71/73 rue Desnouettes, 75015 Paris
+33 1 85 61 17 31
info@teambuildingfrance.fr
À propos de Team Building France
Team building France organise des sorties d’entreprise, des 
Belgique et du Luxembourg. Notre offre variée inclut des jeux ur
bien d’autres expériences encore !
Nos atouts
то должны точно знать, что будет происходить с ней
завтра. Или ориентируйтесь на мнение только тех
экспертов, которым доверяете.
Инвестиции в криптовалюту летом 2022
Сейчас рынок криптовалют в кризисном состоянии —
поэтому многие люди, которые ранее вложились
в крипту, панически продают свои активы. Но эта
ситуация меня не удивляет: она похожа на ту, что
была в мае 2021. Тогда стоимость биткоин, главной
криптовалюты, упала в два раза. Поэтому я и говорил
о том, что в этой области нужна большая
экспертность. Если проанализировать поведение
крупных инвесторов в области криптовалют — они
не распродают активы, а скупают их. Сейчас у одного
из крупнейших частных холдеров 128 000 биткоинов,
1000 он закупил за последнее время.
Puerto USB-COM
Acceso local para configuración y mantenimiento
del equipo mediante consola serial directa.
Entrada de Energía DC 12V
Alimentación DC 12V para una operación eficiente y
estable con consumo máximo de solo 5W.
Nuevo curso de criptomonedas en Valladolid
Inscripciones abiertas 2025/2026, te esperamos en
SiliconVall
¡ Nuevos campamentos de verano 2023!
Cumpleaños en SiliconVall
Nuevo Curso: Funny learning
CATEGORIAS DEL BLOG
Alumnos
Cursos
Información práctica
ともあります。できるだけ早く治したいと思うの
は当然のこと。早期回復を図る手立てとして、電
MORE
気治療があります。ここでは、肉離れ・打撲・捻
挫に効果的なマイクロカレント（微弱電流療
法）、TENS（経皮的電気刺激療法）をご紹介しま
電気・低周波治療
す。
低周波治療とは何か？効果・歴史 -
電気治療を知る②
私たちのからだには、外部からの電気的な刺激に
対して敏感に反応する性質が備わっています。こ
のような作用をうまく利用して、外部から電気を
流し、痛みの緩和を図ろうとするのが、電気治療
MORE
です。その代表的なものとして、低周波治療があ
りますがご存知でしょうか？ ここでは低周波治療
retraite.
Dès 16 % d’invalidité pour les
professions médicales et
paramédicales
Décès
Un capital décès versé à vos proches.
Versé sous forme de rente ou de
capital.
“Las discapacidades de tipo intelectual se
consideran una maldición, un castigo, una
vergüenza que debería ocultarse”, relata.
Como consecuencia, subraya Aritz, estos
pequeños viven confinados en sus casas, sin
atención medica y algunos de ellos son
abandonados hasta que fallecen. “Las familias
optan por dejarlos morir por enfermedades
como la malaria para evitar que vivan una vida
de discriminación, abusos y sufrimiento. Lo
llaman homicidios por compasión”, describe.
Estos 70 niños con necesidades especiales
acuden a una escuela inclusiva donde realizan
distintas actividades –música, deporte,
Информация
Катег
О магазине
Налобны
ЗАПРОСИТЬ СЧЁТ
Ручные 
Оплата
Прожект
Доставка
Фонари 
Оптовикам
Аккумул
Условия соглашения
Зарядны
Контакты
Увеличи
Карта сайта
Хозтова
☆ ☆ ☆
▸ **WORK INSTRUCTION**
What you return must match the listing exactly, with nothing missing.

▸ **RESPONSE TO THIS EXERCISE**
71/73 rue Desnouettes, 75015 Paris
+33 1 85 61 17 31
info@teambuildingfrance.fr
À propos de Team Building France
Team building France organise des sorties d’entreprise, des 
Belgique et du Luxembourg. Notre offre variée inclut des jeux ur
bien d’autres expériences encore !
Nos atouts
то должны точно знать, что будет происходить с ней
завтра. Или ориентируйтесь на мнение только тех
экспертов, которым доверяете.
Инвестиции в криптовалюту летом 2022
Сейчас рынок криптовалют в кризисном состоянии —
поэтому многие люди, которые ранее вложились
в крипту, панически продают свои активы. Но эта
ситуация меня не удивляет: она похожа на ту, что
была в мае 2021. Тогда стоимость биткоин, главной
криптовалюты, упала в два раза. Поэтому я и говорил
о том, что в этой области нужна большая
экспертность. Если проанализировать поведение
крупных инвесторов в области криптовалют — они
не распродают активы, а скупают их. Сейчас у одного
из крупнейших частных холдеров 128 000 биткоинов,
1000 он закупил за последнее время.
Puerto USB-COM
Acceso local para configuración y mantenimiento
del equipo mediante consola serial directa.
Entrada de Energía DC 12V
Alimentación DC 12V para una operación eficiente y
estable con consumo máximo de solo 5W.
Nuevo curso de criptomonedas en Valladolid
Inscripciones abiertas 2025/2026, te esperamos en
SiliconVall
¡ Nuevos campamentos de verano 2023!
Cumpleaños en SiliconVall
Nuevo Curso: Funny learning
CATEGORIAS DEL BLOG
Alumnos
Cursos
Información práctica
ともあります。できるだけ早く治したいと思うの
は当然のこと。早期回復を図る手立てとして、電
MORE
気治療があります。ここでは、肉離れ・打撲・捻
挫に効果的なマイクロカレント（微弱電流療
法）、TENS（経皮的電気刺激療法）をご紹介しま
電気・低周波治療
す。
低周波治療とは何か？効果・歴史 -
電気治療を知る②
私たちのからだには、外部からの電気的な刺激に
対して敏感に反応する性質が備わっています。こ
のような作用をうまく利用して、外部から電気を
流し、痛みの緩和を図ろうとするのが、電気治療
MORE
です。その代表的なものとして、低周波治療があ
りますがご存知でしょうか？ ここでは低周波治療
retraite.
Dès 16 % d’invalidité pour les
professions médicales et
paramédicales
Décès
Un capital décès versé à vos proches.
Versé sous forme de rente ou de
capital.
“Las discapacidades de tipo intelectual se
consideran una maldición, un castigo, una
vergüenza que debería ocultarse”, relata.
Como consecuencia, subraya Aritz, estos
pequeños viven confinados en sus casas, sin
atención medica y algunos de ellos son
abandonados hasta que fallecen. “Las familias
optan por dejarlos morir por enfermedades
como la malaria para evitar que vivan una vida
de discriminación, abusos y sufrimiento. Lo
llaman homicidios por compasión”, describe.
Estos 70 niños con necesidades especiales
acuden a una escuela inclusiva donde realizan
distintas actividades –música, deporte,
Информация
Катег
О магазине
Налобны
ЗАПРОСИТЬ СЧЁТ
Ручные 
Оплата
Прожект
Доставка
Фонари 
Оптовикам
Аккумул
Условия соглашения
Зарядны
Контакты
Увеличи
Карта сайта
Хозтова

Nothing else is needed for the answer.